▸ **WORK ITEM**: An image-free, exact copy of the records below is required.

************

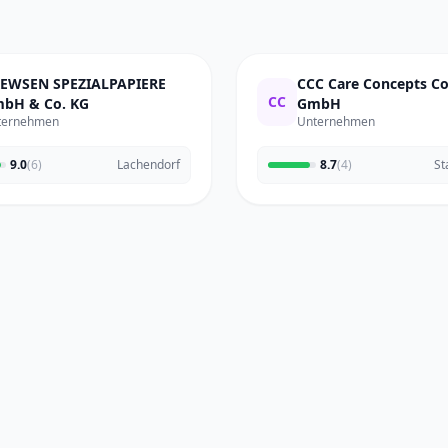
EWSEN SPEZIALPAPIERE
CCC Care Concepts 
CC
bH & Co. KG
GmbH
ternehmen
Unternehmen
9.0
(6)
Lachendorf
8.7
(4)
St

************

▸ **ANSWER TO THE EXERCISE**:
EWSEN SPEZIALPAPIERE
CCC Care Concepts 
CC
bH & Co. KG
GmbH
ternehmen
Unternehmen
9.0
(6)
Lachendorf
8.7
(4)
St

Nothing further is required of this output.